Intervention de Jean-Pierre Gorges

Réunion du 9 octobre 2013 à 16h45
Commission des finances, de l'économie générale et du contrôle budgétaire

Photo issue du site de l'Assemblée nationale ou de WikipediaJean-Pierre Gorges :

Sur ce sujet, je vous conseille de lire le rapport que nous avons rédigé avec M. Jean Mallot, au nom du Comité d'évaluation et de contrôle des politiques publiques, car nous sommes vraiment allés au fond des choses.

Au départ, la proposition était bonne, même si, en raison de la crise, nous n'avons pas pu vérifier son efficacité économique dans un contexte de croissance. Elle s'est donc rapidement transformée en mesure de soutien au pouvoir d'achat.

Ce que l'on avait oublié, c'est qu'en France, 9,5 millions de personnes travaillaient encore 39 heures par semaine, soit 35 heures plus 4 heures supplémentaires.

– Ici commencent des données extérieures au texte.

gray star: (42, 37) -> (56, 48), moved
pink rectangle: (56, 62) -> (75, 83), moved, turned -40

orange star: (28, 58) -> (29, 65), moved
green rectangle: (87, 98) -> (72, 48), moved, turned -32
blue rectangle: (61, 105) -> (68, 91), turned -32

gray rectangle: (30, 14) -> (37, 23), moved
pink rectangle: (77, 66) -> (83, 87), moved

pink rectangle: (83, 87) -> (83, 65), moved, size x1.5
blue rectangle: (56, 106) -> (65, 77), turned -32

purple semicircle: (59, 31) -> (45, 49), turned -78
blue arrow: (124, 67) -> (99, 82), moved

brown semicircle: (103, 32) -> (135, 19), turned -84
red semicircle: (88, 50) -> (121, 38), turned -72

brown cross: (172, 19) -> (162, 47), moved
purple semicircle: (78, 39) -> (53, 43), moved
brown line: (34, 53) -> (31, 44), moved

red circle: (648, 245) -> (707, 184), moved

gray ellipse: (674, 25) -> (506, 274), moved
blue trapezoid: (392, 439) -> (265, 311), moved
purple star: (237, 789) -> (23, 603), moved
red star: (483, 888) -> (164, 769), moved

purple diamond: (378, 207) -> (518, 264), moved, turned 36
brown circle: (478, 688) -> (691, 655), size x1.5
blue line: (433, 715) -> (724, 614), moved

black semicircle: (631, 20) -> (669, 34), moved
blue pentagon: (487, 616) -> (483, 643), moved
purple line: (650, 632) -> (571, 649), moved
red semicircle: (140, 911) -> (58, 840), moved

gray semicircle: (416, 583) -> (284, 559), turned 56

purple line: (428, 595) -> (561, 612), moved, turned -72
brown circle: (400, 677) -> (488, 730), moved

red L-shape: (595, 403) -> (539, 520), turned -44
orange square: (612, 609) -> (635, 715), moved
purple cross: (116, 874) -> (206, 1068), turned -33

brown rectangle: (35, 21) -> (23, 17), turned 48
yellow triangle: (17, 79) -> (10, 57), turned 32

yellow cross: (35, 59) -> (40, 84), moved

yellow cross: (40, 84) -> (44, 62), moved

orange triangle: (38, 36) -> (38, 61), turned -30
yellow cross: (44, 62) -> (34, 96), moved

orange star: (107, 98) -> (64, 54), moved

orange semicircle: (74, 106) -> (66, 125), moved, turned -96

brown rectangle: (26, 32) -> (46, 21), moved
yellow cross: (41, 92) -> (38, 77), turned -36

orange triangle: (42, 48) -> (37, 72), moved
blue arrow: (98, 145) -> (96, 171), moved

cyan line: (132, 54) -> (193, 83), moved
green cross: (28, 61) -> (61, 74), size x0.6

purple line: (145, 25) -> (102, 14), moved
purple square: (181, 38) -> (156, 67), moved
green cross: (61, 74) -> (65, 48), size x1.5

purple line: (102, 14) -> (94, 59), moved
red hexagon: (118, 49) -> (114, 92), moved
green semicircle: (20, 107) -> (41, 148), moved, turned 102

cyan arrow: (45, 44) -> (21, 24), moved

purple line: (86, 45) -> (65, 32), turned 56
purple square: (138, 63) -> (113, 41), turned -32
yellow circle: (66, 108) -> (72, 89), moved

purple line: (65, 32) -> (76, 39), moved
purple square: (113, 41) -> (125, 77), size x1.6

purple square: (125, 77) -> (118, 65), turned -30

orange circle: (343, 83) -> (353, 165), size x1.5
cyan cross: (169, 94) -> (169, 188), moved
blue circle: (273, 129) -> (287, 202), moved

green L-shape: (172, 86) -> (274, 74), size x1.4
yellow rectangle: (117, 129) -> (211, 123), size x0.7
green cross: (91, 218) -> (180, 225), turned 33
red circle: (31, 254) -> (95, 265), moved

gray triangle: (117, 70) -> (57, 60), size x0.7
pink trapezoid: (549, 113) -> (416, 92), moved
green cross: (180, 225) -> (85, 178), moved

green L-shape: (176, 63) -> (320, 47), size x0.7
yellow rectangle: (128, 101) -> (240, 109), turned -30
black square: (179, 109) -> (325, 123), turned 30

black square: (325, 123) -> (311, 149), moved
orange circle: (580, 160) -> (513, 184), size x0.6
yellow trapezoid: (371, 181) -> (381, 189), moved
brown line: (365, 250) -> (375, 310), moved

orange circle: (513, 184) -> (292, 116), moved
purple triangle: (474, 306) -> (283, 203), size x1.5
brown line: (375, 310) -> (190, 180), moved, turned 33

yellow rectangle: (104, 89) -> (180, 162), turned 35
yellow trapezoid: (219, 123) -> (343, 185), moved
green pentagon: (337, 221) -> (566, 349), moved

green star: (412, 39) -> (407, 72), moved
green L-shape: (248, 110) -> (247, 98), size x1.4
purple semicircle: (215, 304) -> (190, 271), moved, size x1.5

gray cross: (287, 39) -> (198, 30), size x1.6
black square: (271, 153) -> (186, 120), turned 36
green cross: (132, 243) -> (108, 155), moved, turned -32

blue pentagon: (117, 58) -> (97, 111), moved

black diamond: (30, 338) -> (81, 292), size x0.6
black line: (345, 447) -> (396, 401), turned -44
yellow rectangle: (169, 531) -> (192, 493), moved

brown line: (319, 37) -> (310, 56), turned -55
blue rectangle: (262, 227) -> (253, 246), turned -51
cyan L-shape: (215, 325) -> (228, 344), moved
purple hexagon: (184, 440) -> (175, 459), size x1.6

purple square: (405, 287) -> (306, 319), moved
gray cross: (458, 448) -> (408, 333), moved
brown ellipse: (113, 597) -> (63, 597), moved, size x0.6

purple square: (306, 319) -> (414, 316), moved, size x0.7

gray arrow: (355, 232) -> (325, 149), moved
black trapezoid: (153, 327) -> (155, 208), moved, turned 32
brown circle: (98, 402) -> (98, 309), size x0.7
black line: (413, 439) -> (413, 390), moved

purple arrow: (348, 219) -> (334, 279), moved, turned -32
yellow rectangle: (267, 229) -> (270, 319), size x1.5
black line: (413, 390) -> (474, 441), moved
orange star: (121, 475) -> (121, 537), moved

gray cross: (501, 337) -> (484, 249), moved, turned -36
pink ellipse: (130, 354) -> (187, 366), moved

Lorsque la défiscalisation a été votée en 2007, ces personnes ont donc immédiatement bénéficié d'une bonification, qu'il a bien fallu financer, à hauteur de 4,5 milliards d'euros.

Je suis donc d'accord avec M. Alauzet : le problème, en France, ce ne sont pas les heures supplémentaires, mais les premières heures. De même, ce n'est pas le problème des 35 heures qu'il faut régler, car elles n'existent plus depuis la loi d'août 2008. Ce qui subsiste, c'est le seuil à partir duquel on calcule les heures supplémentaires. C'est sur ce seuil que nous souhaitions revenir – entreprise par entreprise selon moi, branche par branche selon M. Jean Mallot.

Il faut sans doute aller plus loin dans la bonification des premières heures entamée par certaines lois telles que la loi Fillon. Je propose pour ma part que toute personne entrant pour la première fois sur le marché du travail donne lieu à une exonération d'impôts et de charges sociales pendant deux ans. Voilà qui aurait du sens ! Mais défiscaliser l'heure supplémentaire bénéficie surtout à l'entreprise ; or toute l'infrastructure est déjà payée !

Nous devons le dire clairement : ce dispositif n'a pas pour objet de créer de l'emploi, mais d'améliorer le pouvoir d'achat. Sa suppression a d'ailleurs entraîné une perte immédiate de 3,2 milliards d'euros pour les salariés. J'avais même prévenu M. Jean Mallot qu'une telle décision serait politiquement difficile à assumer.

L'institution des 35 heures a causé une injustice : les 9,5 millions de Français restés aux 39 heures – dont quatre heures supplémentaires – sont désavantagés par rapport à ceux qui sont passés à 35 heures payées 39. Une disposition mise en place entre 1997 et 2002 allège d'ailleurs les charges sociales payées par les entreprises passées aux 35 heures. Il y a là une manne à récupérer, dans la mesure où cela fait longtemps que les entreprises se sont réorganisées. Redistribuer cet argent sous la forme d'un soutien au pouvoir d'achat serait donc une mesure intelligente à prendre.